Aim of the task | Find the string "codehaus" in the listing below and return each line it appears in.

Records to use |

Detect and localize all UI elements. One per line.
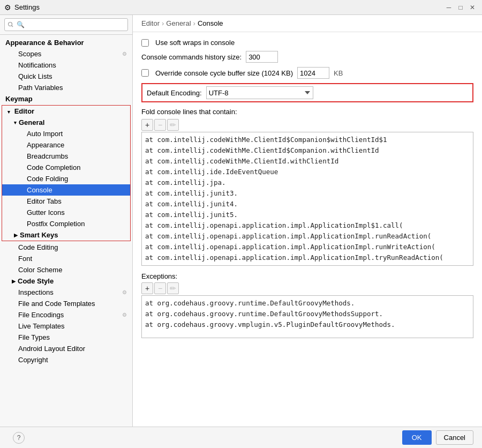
exception-item-2: at org.codehaus.groovy.vmplugin.v5.Plugi… [144,319,471,330]
sidebar-item-android-layout-editor[interactable]: Android Layout Editor [0,343,132,354]
soft-wraps-label: Use soft wraps in console [155,39,235,47]
sidebar-item-console[interactable]: Console [2,184,130,196]
sidebar-item-label: Appearance & Behavior [5,39,84,47]
exceptions-add-button[interactable]: + [141,282,153,294]
title-bar-controls: ─ □ ✕ [443,2,478,13]
ok-button[interactable]: OK [402,430,432,445]
history-input[interactable] [246,51,278,63]
override-checkbox[interactable] [141,69,149,77]
maximize-button[interactable]: □ [455,2,466,13]
exceptions-remove-button[interactable]: − [154,282,166,294]
breadcrumb-part-editor: Editor [141,19,160,27]
breadcrumb-part-console: Console [198,19,223,27]
sidebar-item-scopes[interactable]: Scopes ⚙ [0,48,132,59]
sidebar-item-keymap[interactable]: Keymap [0,93,132,104]
sidebar-item-general[interactable]: ▾ General [2,117,130,128]
sidebar-item-label: Inspections [18,288,54,296]
sidebar-item-label: Code Completion [27,163,80,171]
sidebar-item-label: Keymap [5,95,33,103]
content-body: Use soft wraps in console Console comman… [133,32,482,427]
encoding-select[interactable]: UTF-8 UTF-16 ISO-8859-1 US-ASCII windows… [206,86,313,99]
sidebar-item-font[interactable]: Font [0,253,132,264]
fold-toolbar: + − ✏ [141,119,473,131]
sidebar-item-label: Console [27,186,52,194]
fold-item-6: at com.intellij.junit4. [144,199,471,210]
breadcrumb-sep-2: › [193,19,195,27]
sidebar-item-label: Notifications [18,61,56,69]
sidebar-item-code-completion[interactable]: Code Completion [2,162,130,173]
override-input[interactable] [297,67,329,79]
sidebar-item-label: Postfix Completion [27,220,85,228]
fold-list-box: at com.intellij.codeWithMe.ClientId$Comp… [141,132,473,266]
exceptions-edit-button[interactable]: ✏ [167,282,179,294]
sidebar-item-color-scheme[interactable]: Color Scheme [0,264,132,275]
chevron-down-icon: ▾ [14,120,17,125]
window-title: Settings [14,3,40,11]
sidebar-item-code-folding[interactable]: Code Folding [2,173,130,184]
sidebar-item-label: File Types [18,333,50,341]
fold-remove-button[interactable]: − [154,119,166,131]
sidebar-item-inspections[interactable]: Inspections ⚙ [0,287,132,298]
sidebar-item-path-variables[interactable]: Path Variables [0,82,132,93]
breadcrumb-part-general: General [166,19,191,27]
sidebar-item-breadcrumbs[interactable]: Breadcrumbs [2,151,130,162]
exception-item-1: at org.codehaus.groovy.runtime.DefaultGr… [144,309,471,319]
fold-item-5: at com.intellij.junit3. [144,188,471,199]
sidebar-item-label: Auto Import [27,130,63,138]
sidebar-item-file-and-code-templates[interactable]: File and Code Templates [0,298,132,309]
search-box [0,15,132,35]
sidebar-item-appearance[interactable]: Appearance [2,139,130,151]
sidebar: Appearance & Behavior Scopes ⚙ Notificat… [0,15,133,427]
encoding-label: Default Encoding: [147,89,202,97]
sidebar-item-auto-import[interactable]: Auto Import [2,128,130,139]
sidebar-item-code-editing[interactable]: Code Editing [0,242,132,253]
fold-item-3: at com.intellij.ide.IdeEventQueue [144,167,471,177]
sidebar-item-file-encodings[interactable]: File Encodings ⚙ [0,309,132,320]
sidebar-item-label: Font [18,255,32,263]
chevron-right-icon: ▶ [14,233,18,238]
breadcrumb: Editor › General › Console [133,15,482,32]
sidebar-item-appearance-behavior[interactable]: Appearance & Behavior [0,37,132,48]
sidebar-item-editor-tabs[interactable]: Editor Tabs [2,196,130,207]
sidebar-item-postfix-completion[interactable]: Postfix Completion [2,218,130,229]
exceptions-label: Exceptions: [141,272,473,280]
fold-item-1: at com.intellij.codeWithMe.ClientId$Comp… [144,145,471,156]
sidebar-item-file-types[interactable]: File Types [0,332,132,343]
fold-item-2: at com.intellij.codeWithMe.ClientId.with… [144,156,471,167]
sidebar-item-notifications[interactable]: Notifications [0,59,132,71]
sidebar-item-label: Copyright [18,356,48,364]
sidebar-item-label: Android Layout Editor [18,345,85,353]
sidebar-item-smart-keys[interactable]: ▶ Smart Keys [2,229,130,241]
sidebar-item-code-style[interactable]: ▶ Code Style [0,275,132,287]
bottom-bar: ? OK Cancel [0,427,482,448]
fold-item-4: at com.intellij.jpa. [144,177,471,188]
app-icon: ⚙ [4,3,11,12]
title-bar-left: ⚙ Settings [4,3,40,12]
minimize-button[interactable]: ─ [443,2,454,13]
breadcrumb-sep-1: › [162,19,164,27]
sidebar-item-label: Quick Lists [18,72,52,80]
sidebar-item-live-templates[interactable]: Live Templates [0,320,132,332]
exceptions-toolbar: + − ✏ [141,282,473,294]
title-bar: ⚙ Settings ─ □ ✕ [0,0,482,15]
sidebar-item-label: Path Variables [18,84,63,92]
bottom-bar-inner: ? OK Cancel [9,430,473,445]
main-layout: Appearance & Behavior Scopes ⚙ Notificat… [0,15,482,427]
sidebar-item-gutter-icons[interactable]: Gutter Icons [2,207,130,218]
search-input[interactable] [4,18,128,31]
cancel-button[interactable]: Cancel [436,430,473,445]
fold-add-button[interactable]: + [141,119,153,131]
override-row: Override console cycle buffer size (1024… [141,67,473,79]
sidebar-item-quick-lists[interactable]: Quick Lists [0,71,132,82]
help-button[interactable]: ? [13,432,25,444]
sidebar-item-editor[interactable]: ▾ Editor [2,106,130,117]
close-button[interactable]: ✕ [467,2,478,13]
action-buttons: OK Cancel [402,430,473,445]
sidebar-item-copyright[interactable]: Copyright [0,354,132,365]
chevron-right-icon: ▶ [12,279,16,284]
soft-wraps-checkbox[interactable] [141,39,149,47]
editor-border-box: ▾ Editor ▾ General Auto Import Appearanc… [2,105,131,241]
sidebar-item-label: Breadcrumbs [27,152,68,160]
sidebar-item-label: Smart Keys [20,231,58,239]
fold-edit-button[interactable]: ✏ [167,119,179,131]
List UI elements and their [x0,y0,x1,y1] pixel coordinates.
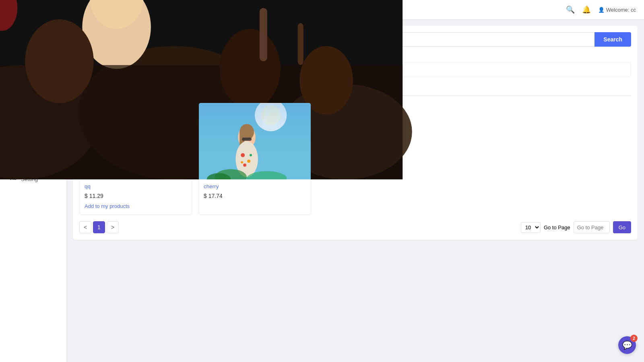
search-button[interactable]: Search [594,32,631,47]
chat-badge: 2 [630,335,638,342]
go-button[interactable]: Go [613,221,631,233]
page-1-button[interactable]: 1 [93,221,105,233]
product-card-cherry: cherry $ 17.74 [198,103,311,215]
bell-icon[interactable]: 🔔 [582,5,591,14]
user-icon: 👤 [598,7,605,13]
product-grid: qq $ 11.29 Add to my products [79,103,631,215]
svg-rect-6 [79,103,192,179]
main-area: 🔍 🔔 👤 Welcome: cc Product Name ▾ Search … [66,0,644,362]
main-card: Product Name ▾ Search Home fishing tackl… [73,26,638,240]
product-info-cherry: cherry $ 17.74 [199,179,311,207]
svg-rect-24 [242,138,252,141]
page-size-select[interactable]: 10 [521,222,541,233]
goto-input[interactable] [574,221,610,233]
pagination: < 1 > 10 Go to Page Go [79,221,631,233]
search-icon[interactable]: 🔍 [566,5,575,14]
page-controls: < 1 > [79,221,119,233]
prev-page-button[interactable]: < [79,221,91,233]
add-to-products-qq[interactable]: Add to my products [85,203,130,209]
product-card-qq: qq $ 11.29 Add to my products [79,103,192,215]
chat-bubble[interactable]: 💬 2 [618,336,636,354]
chat-icon: 💬 [622,340,632,350]
product-info-qq: qq $ 11.29 Add to my products [80,179,192,214]
product-image-cherry [199,103,311,179]
svg-point-30 [241,161,243,164]
svg-point-29 [250,154,252,156]
product-price-cherry: $ 17.74 [204,193,306,199]
svg-point-28 [243,164,246,167]
svg-point-27 [247,160,250,163]
product-price-qq: $ 11.29 [85,193,187,199]
content-area: Product Name ▾ Search Home fishing tackl… [66,19,644,362]
next-page-button[interactable]: > [107,221,119,233]
product-name-qq[interactable]: qq [85,183,187,189]
welcome-text: Welcome: cc [606,7,636,13]
svg-point-26 [241,153,245,157]
product-image-qq [80,103,192,179]
page-right-controls: 10 Go to Page Go [521,221,631,233]
user-menu[interactable]: 👤 Welcome: cc [598,7,636,13]
goto-label: Go to Page [544,224,570,230]
product-name-cherry[interactable]: cherry [204,183,306,189]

Reply |
exception-item-2: at org.codehaus.groovy.vmplugin.v5.Plugi… [144,319,471,330]
exception-item-1: at org.codehaus.groovy.runtime.DefaultGr… [144,309,471,319]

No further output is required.